Author: Melina Devoney
Down by two points with seven minutes left, fly-half Barnaby Audsley (senior) scored a penalty kick that reinvigorated the Occidental men’s rugby team. The squad went on to erase a ten-point deficit on its way to locking down Sonoma Sate in a 27-19 playoff victory on March 16.
The Tigers played flawless defense, according to club president and hooker Anthony Avila (senior). Head coach Dallen Stanford echoed that the win was an all-out team effort.
“The players put everything on the line for each other,” Stanford said.
Occidental retained its fourth consecutive Doherty Cup in February with a 37-5 win over Loyola Marymount before setting a team record 104-0 win against Biola.
The unit’s efforts qualified Occidental for the Southern California Rugby Football Union Gold Coast Cup final with a 26-5 victory over Azusa Pacific in the semifinals on March 8. After defeating Azusa, Occidental was then bounced by Pepperdine in a 26-24 final-round heartbreaker the following day.

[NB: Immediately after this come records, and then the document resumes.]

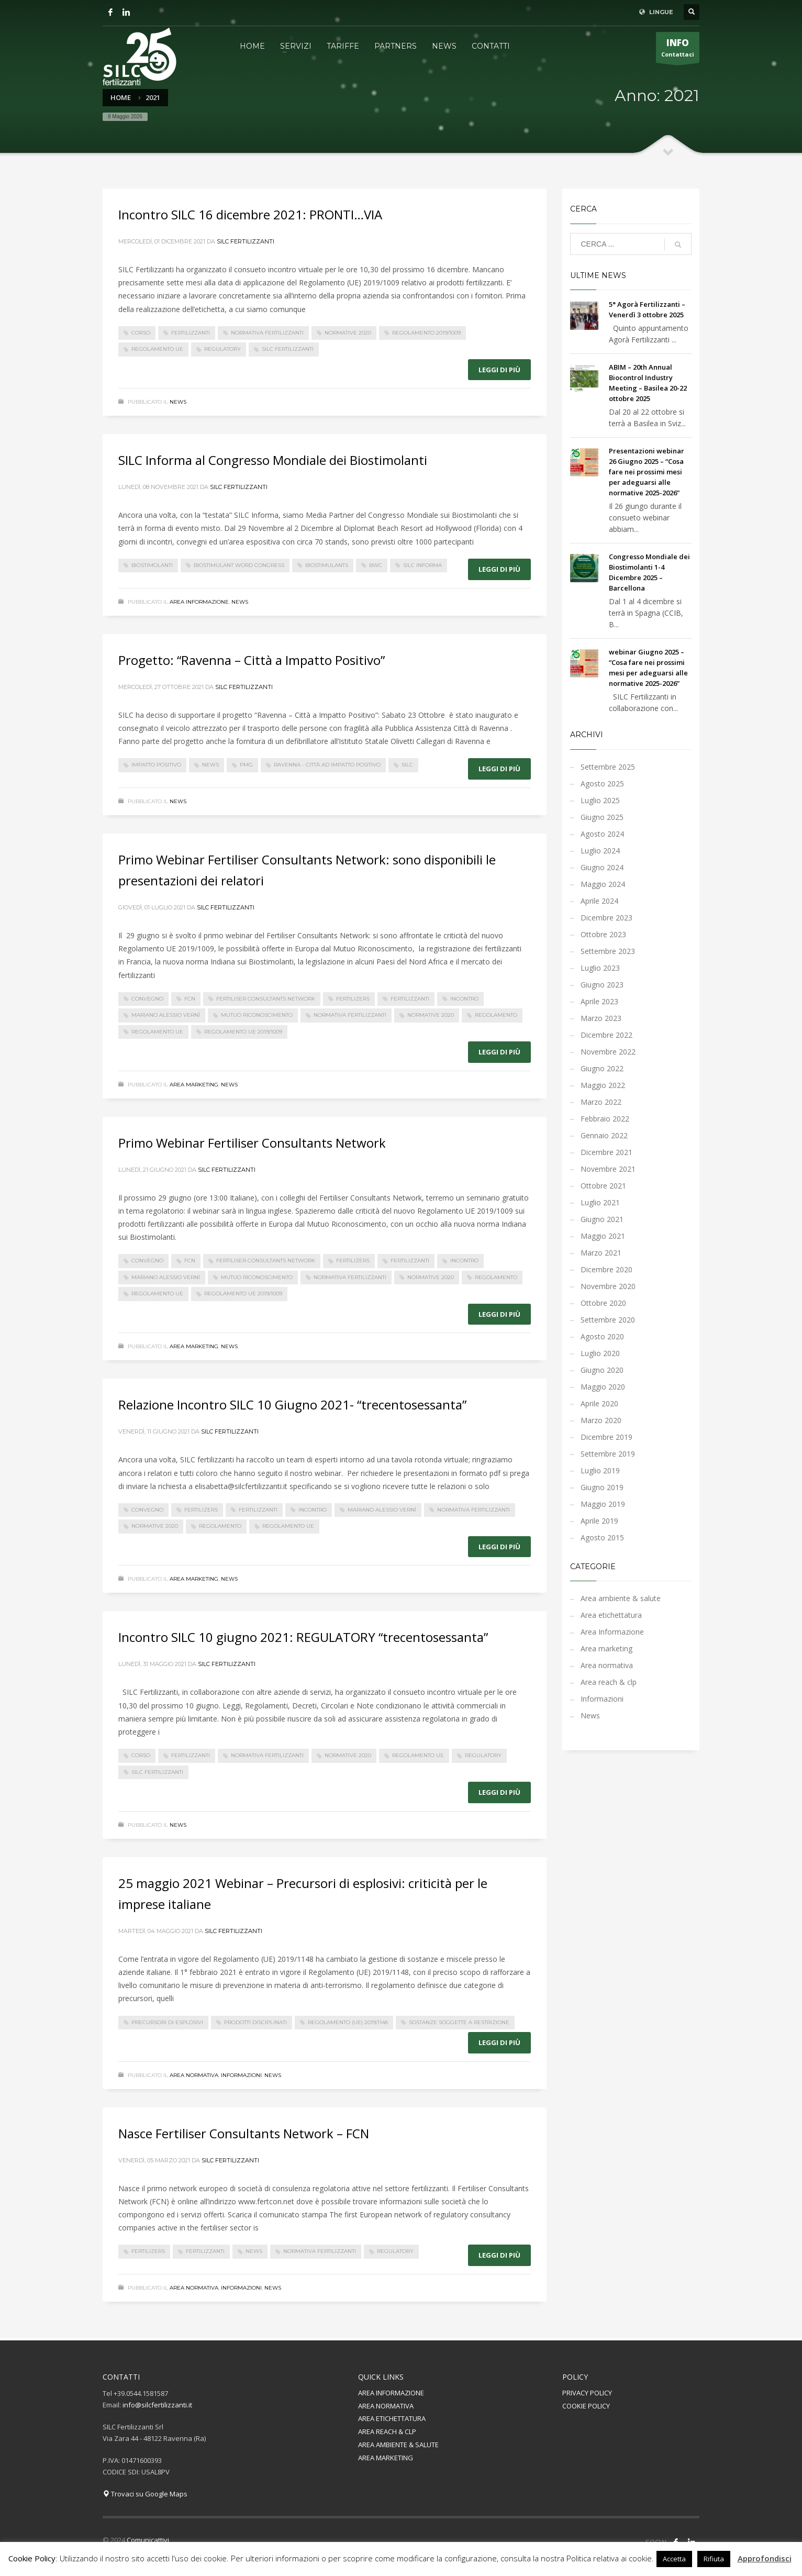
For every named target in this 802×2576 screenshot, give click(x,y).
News (178, 401)
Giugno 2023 (602, 985)
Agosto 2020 (602, 1336)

After failing to win the Gold Coast Cup (GCC) on a campaign in which it began with high expectations, the team qualified for a separate tournament, the Pacific Coast Cup (PCC), upon beating Sonoma State.
Though they put up a fight, Occidental surrendered its first-round PCC match-up to the much deeper Santa Rosa Junior College (SRJC), 38-7, in a contest on March 22 that culminated the fifteens (15s) team’s strong 8-2 season.
According to flanker David Kim (senior) and prop Oscar Flores (senior), the unit was overconfident in its defense against Santa Rosa due to their earlier success against Sonoma State.
“We made uncharacteristic mistakes,” Avila said. “Our seniors were playing with a lot of aches and pains.”
Larger colleges like SRJC have expendable rosters, an advantage that Occidental’s team of 27 lacks.
“Without sufficient recovery time and several injuries to key players meant that we were always going to struggle against a school that has approximately 26,000 students,” Stanford said.
The Occidental starters play through injuries because the bench contains mostly rookies. According to Kim, the starters have a lot of weight on their shoulders to stay on the field, often downplaying even the most serious of injuries.
In addition to their relatively small roster size, the rugby team has limited access to collegiate athletics trainers due to its status as a club sport.
“We can only attend to rugby on game day or to protect against catastrophic injuries,” associate trainer Taylor Woods said.
Flores went as far as to play through a separated acromioclavicular (AC) joint this season.
Stanford asserted that recruiting football players would add strength and size to the 15s roster, which currently consists of smaller, more agile players built more for rugby sevens (7s).
Occidental has now begun training for 7s, a more condensed version of the game with roughly half as many players and seven-minutes halves instead of the normal 45. The 7s squad is traditionally Occidental’s more competitive of the two teams, as it won a national championship in 2013.
“It’s seven minutes of hell,” Flores said. “Sevens requires being fast and shifty; having a lot of agility.”
Ten of the quickest men from the 15s team will earn a spot on the 7s roster.
“With key players from last year’s championship squad returning, the main aspect will be to see which players will be back from the injury list,” Stanford said.
Avila anticipates a few rookies making the cut as Occidental expects to defend its title. Furthermore, he believes that some players will look ahead to the 2016 Olympics, which has added rugby 7s for the first time.
“There is indeed a possibility [of Occidental players heading to the Olympics],” Stanford said. “But these players would need to be brought into the USA 7s squad fairly soon, as they need time to play international rugby throughout 2015.”
As the 2013 National Small College Rugby Organization (NSCRO) 7s tournament’s Most Valuable Player and a USA Rugby Honorable Mention All-American selection, Audsley has a chance to make the US team’s roster for the 2016 Rio Games. His teammates said Audsley showed Olympic potential at the 2013 US National Under-20 team tryouts.
Flores and Kim downplayed the thought of going to the Olympics themselves and said that the team is focusing more on cementing itself as a national powerhouse.
“I am extremely proud of the team for their determination and sacrifices made both on and off the field to continue building one of the best Small College rugby programs in the country,” Stanford said.
The team is excited to open up the 7s season ranked No. 1 nationally as it attempts to solidify its place atop the upper echelon of collegiate rugby.